Farida Amadou : Dubnobasswithmyheadwoman ! (#IWD 5/10)
« Je suis dans le train et je ne descends pas » avise Farida Amadou en s’apprêtant à gravir la longue volée d’escaliers qui relie l’entrée de Bozar à la rue Royale. Enoncée à la manière d’un épilogue, elle met fin à la conversation que l’on vient de nouer en cette fin d’après-midi glaciale et brumeuse de janvier. Pour abrupte qu’elle sonne, cette phrase résume pourtant à merveille la démarche de cette musicienne qui présente « In-Between », à quelques encablures de là, aux Musées royaux des Beaux-Arts de Belgique.
Cette installation audiovisuelle est conçue selon deux axes. Un écran occupant tout un pan de mur diffuse des images que Farida a saisies sur le vif par les fenêtres des trains en marche. En avant-plan, de longues cordes métalliques de piano tendues relient de bout à bout deux panneaux d’acier sur lesquels des micros contacts ont été placés. Le visiteur est invité à titiller, à pincer les cordes qui émettent des sons amplifiés. Le parallélisme renvoie inévitablement à celui des rails du chemin de fer. Commissionnée pour l’exposition Europalia « Trains & Tracks », la pièce trouve ici sa pleine dimension narrative et symbolique. Les images rappellent, malgré elles, le travail du photographe Bernard Plossu qui a souvent privilégié le voyage en train pour ses prises de vue.
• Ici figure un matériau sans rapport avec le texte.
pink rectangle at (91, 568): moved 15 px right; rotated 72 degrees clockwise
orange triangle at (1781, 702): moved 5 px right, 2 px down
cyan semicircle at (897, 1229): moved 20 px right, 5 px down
«Son travail aux Beaux-Arts dégage une aura à la fois musicale et plastique très forte.»
C’est la première fois que Farida s’essaye à cet exercice. Un travail de longue haleine car il a fallu collecter les images, recueillir des sons et monter le dispositif. C’est surtout pour cette dernière étape qu’elle a pu compter sur l’aide de Pavel Tchikov, complice musicien et concepteur sonore avec qui elle avait déjà collaboré dans le passé. Commentant son œuvre, elle explique qu’au départ les cordes métalliques devaient être beaucoup plus longues, mais cela s’est avéré impossible à installer dans le musée pour des raisons liées au lieu et à ses contingences. Qu’à cela ne tienne, même ramené à des proportions réduites, le travail dégage une aura à la fois musicale et plastique très forte.
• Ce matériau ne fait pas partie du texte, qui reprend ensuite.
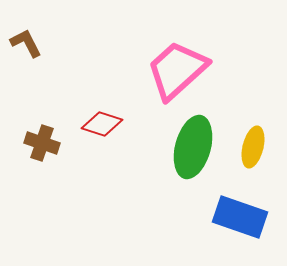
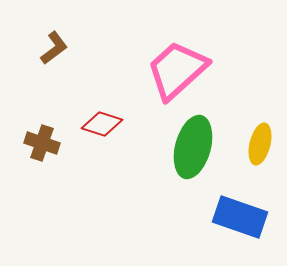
brown L-shape: moved 28 px right, 5 px down; rotated 80 degrees clockwise
yellow ellipse: moved 7 px right, 3 px up
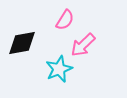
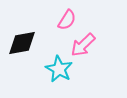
pink semicircle: moved 2 px right
cyan star: rotated 20 degrees counterclockwise
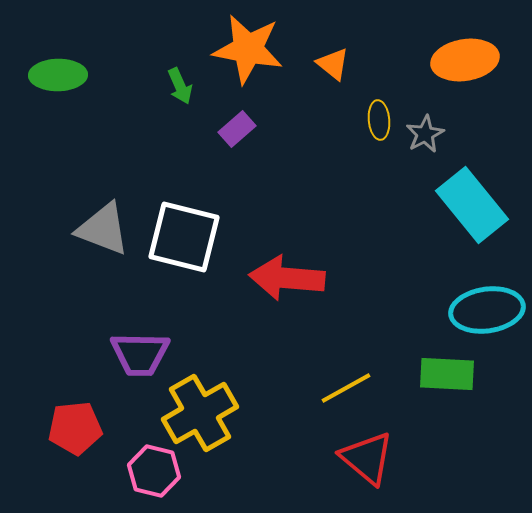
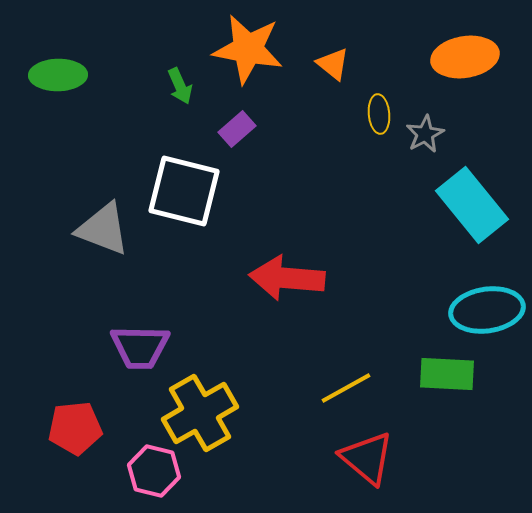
orange ellipse: moved 3 px up
yellow ellipse: moved 6 px up
white square: moved 46 px up
purple trapezoid: moved 7 px up
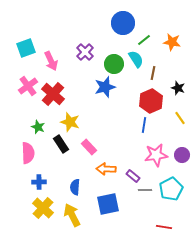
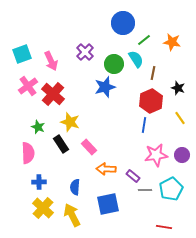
cyan square: moved 4 px left, 6 px down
Si Farida Amadou demeure assez discrète sur sa vie familiale, elle est davantage diserte sur sa vie de musicienne. Ses premiers pas se sont accomplis à Liège où elle accompagnait, comme bassiste, des sessions de jam au Blues-sphere dans le quartier d’Outremeuse. Après avoir œuvré au sein de l’Œil Kollectif et enregistré quelques cd au sein du duo Nystagmus avec Tom Malmendier, elle a pris ses marques, multipliant les rencontres et les collaborations. Elle a tenu la basse au sein du combo post-punk Cocaïne Piss tandis qu’elle a joué, entre autres, avec la violoniste Cécile Broché, le trompettiste Timothée Quost, le batteur Steve Noble et, plus récemment le clarinettiste Yoni Silver et le saxophoniste Chris Pitsiokos.
«Farida n’a eu de cesse de travailler sa technique, sa faconde sonore, passant inlassablement de longues heures avec et sur son instrument.»
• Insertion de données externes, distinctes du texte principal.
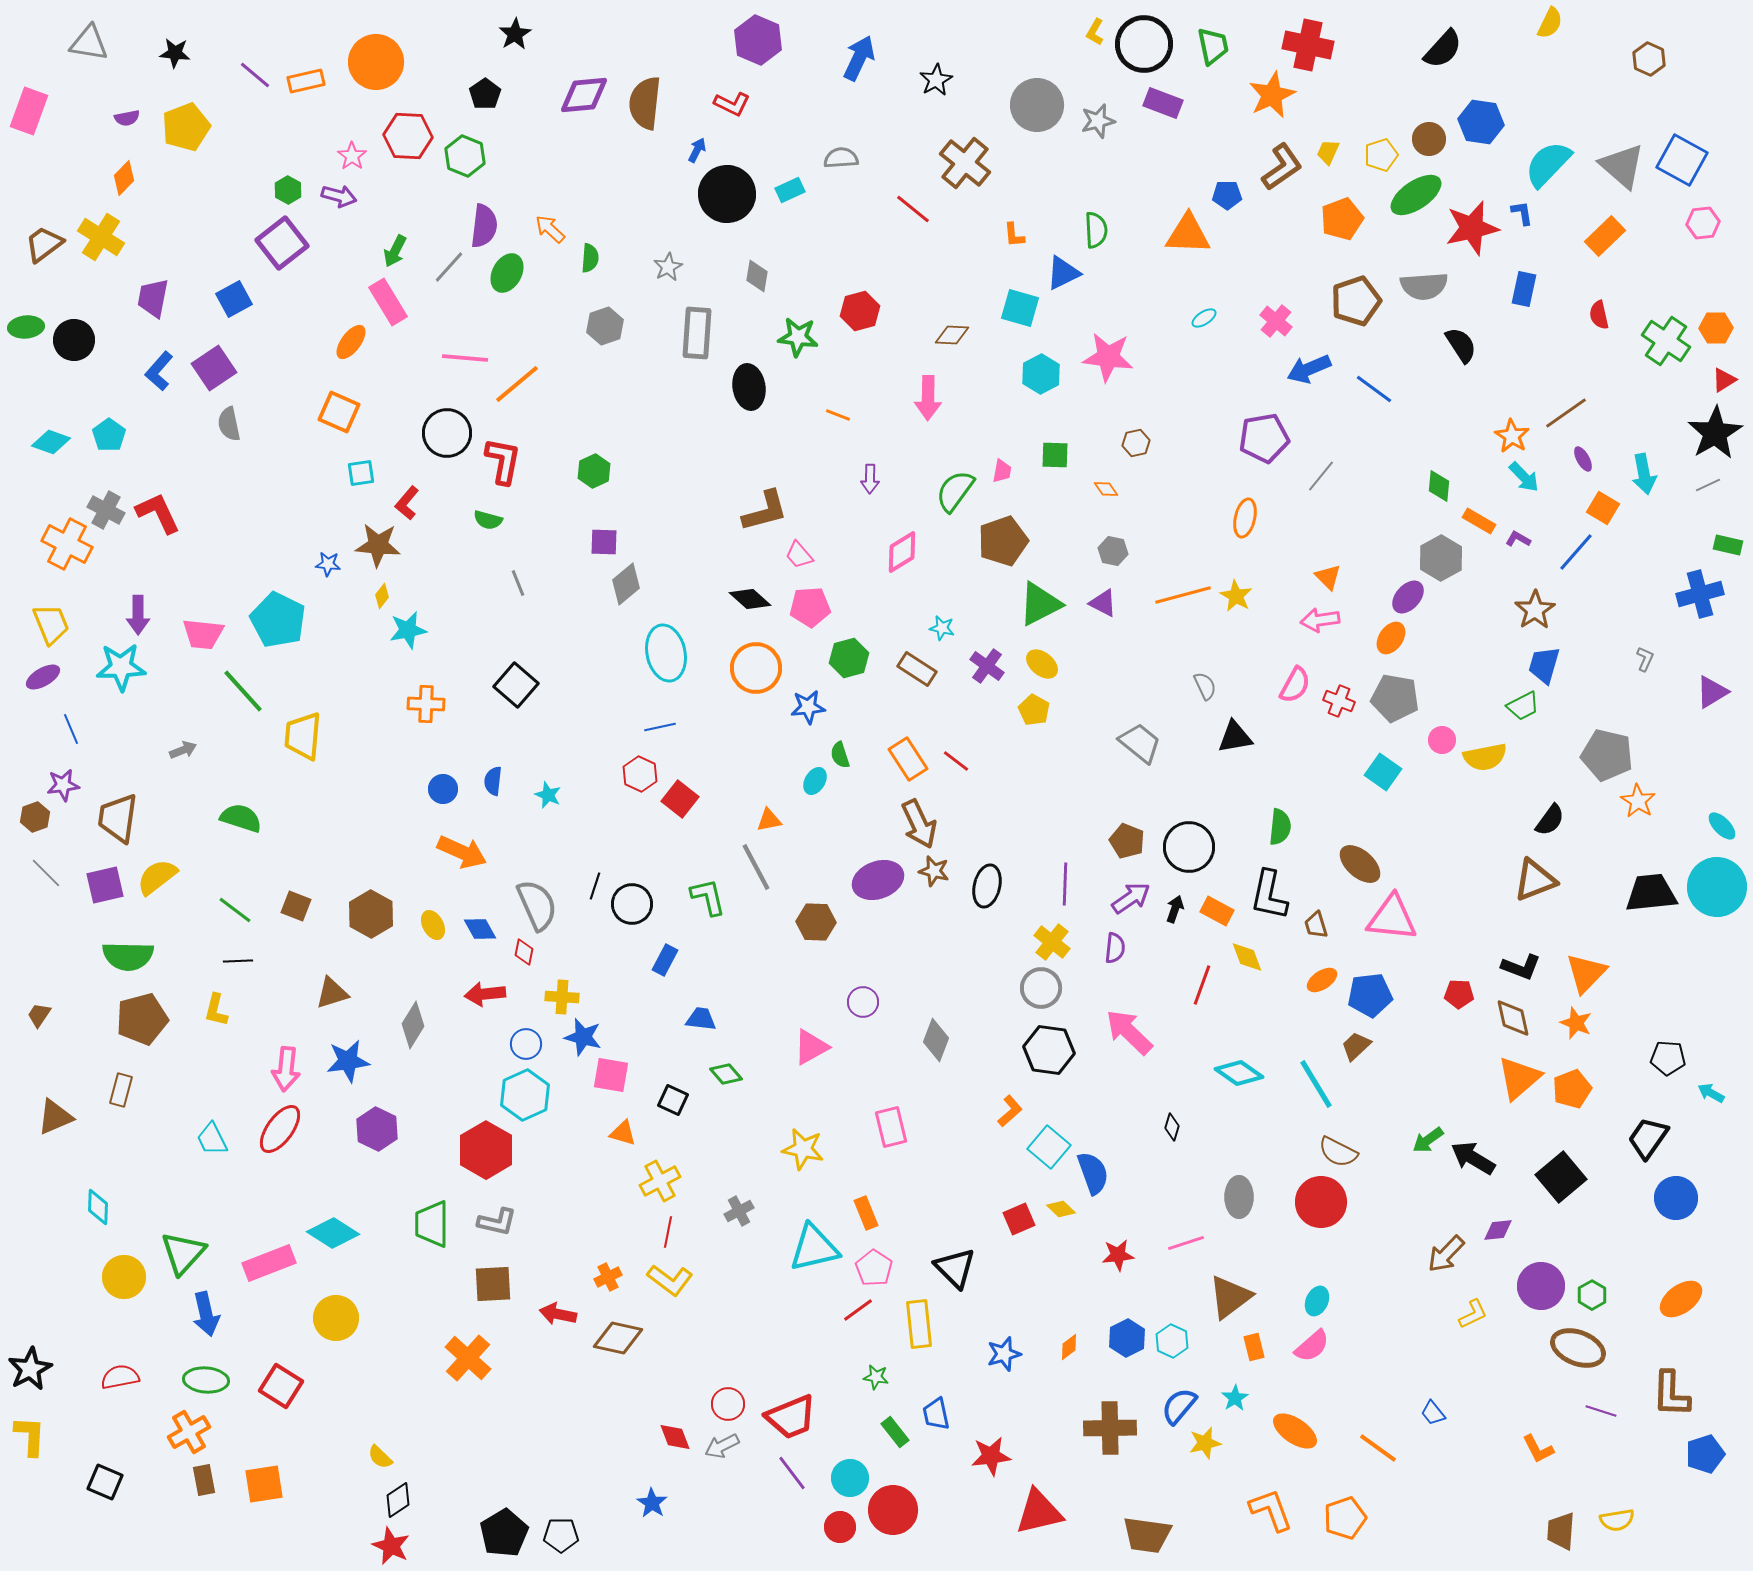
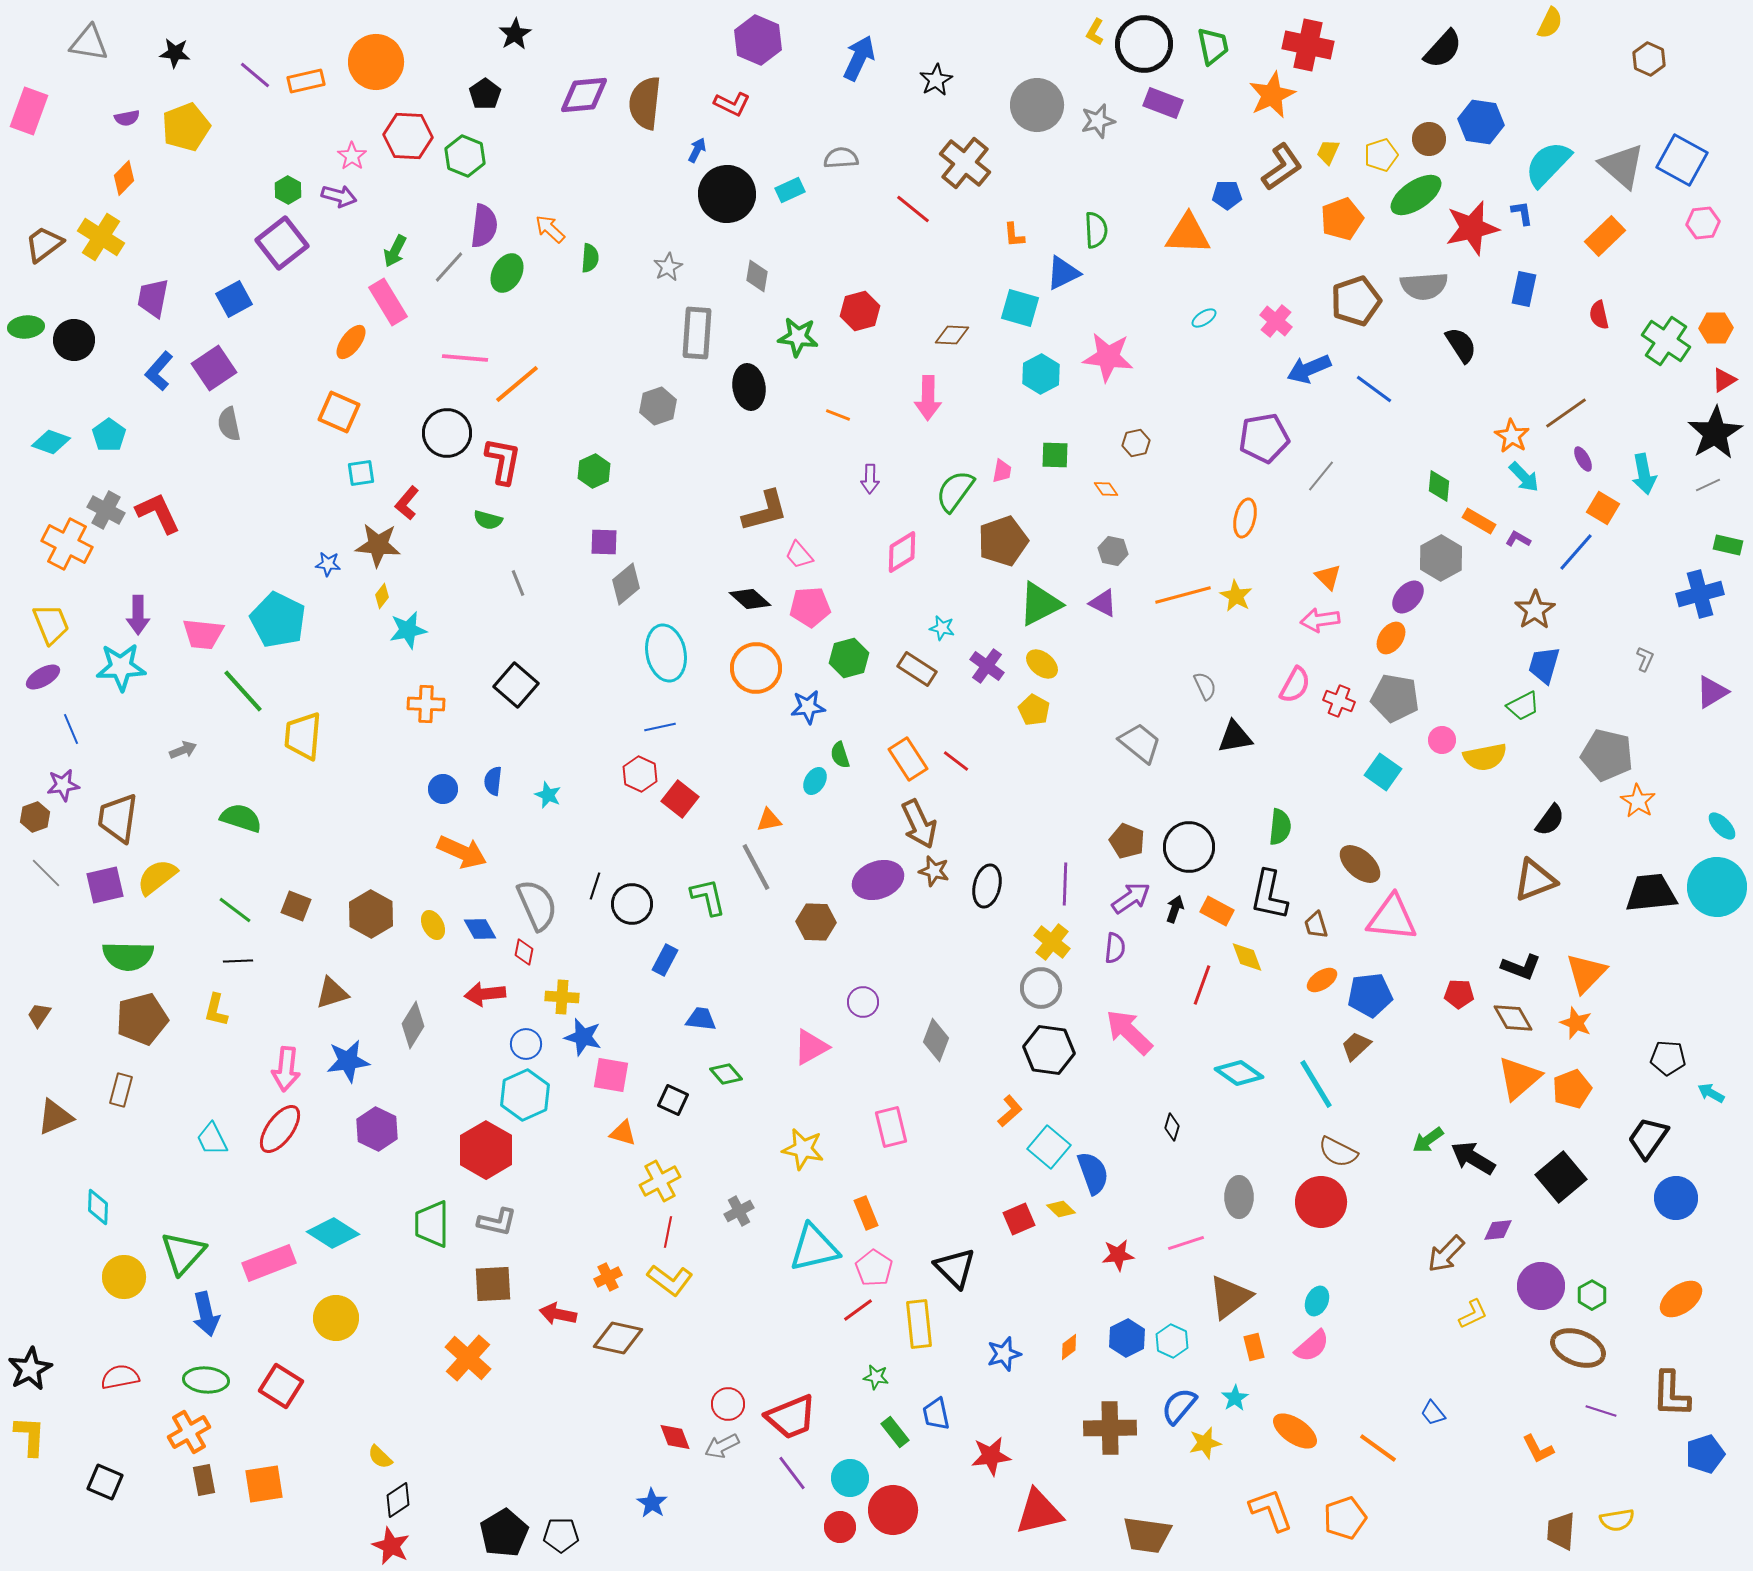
gray hexagon at (605, 326): moved 53 px right, 80 px down
brown diamond at (1513, 1018): rotated 18 degrees counterclockwise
Parallèlement, Farida n’a eu de cesse de travailler sa technique, sa faconde sonore, passant inlassablement de longues heures avec et sur son instrument. Que de chemin parcouru depuis son premier concert solo à l’occasion du solstice d’été 2018 dans le petit village de Fontin jusqu’à son apparition en novembre dernier sur la grande scène de l’Ancienne Belgique, en ouverture de Thurston Moore, devant plus d’un millier de personnes ! Elle nous confesse que Thurston est resté assis à l’écouter sur une chaise dans les coulisses de la scène… Son premier album sous son nom civil, « 00:29:10:02 », a vu le jour au cours du premier confinement. Il vient d’être réédité en cassette sur le micro-label Autogenesis.
«Musicienne industrieuse et talentueuse, elle est également une femme du monde, nomade et talentueuse.»
Musicienne industrieuse et talentueuse, Farida Amadou est également une femme du monde, nomade et curieuse. Le chemin qu’elle a emprunté pour nous révéler son art est pluriel. Il est constitué d’une multitude de voies dont elle n’hésite pas à quitter les rails quand le besoin s’en fait sentir. Ce n’est que pour mieux reprendre le chemin après, tel un train en marche qui jamais ne s’arrête.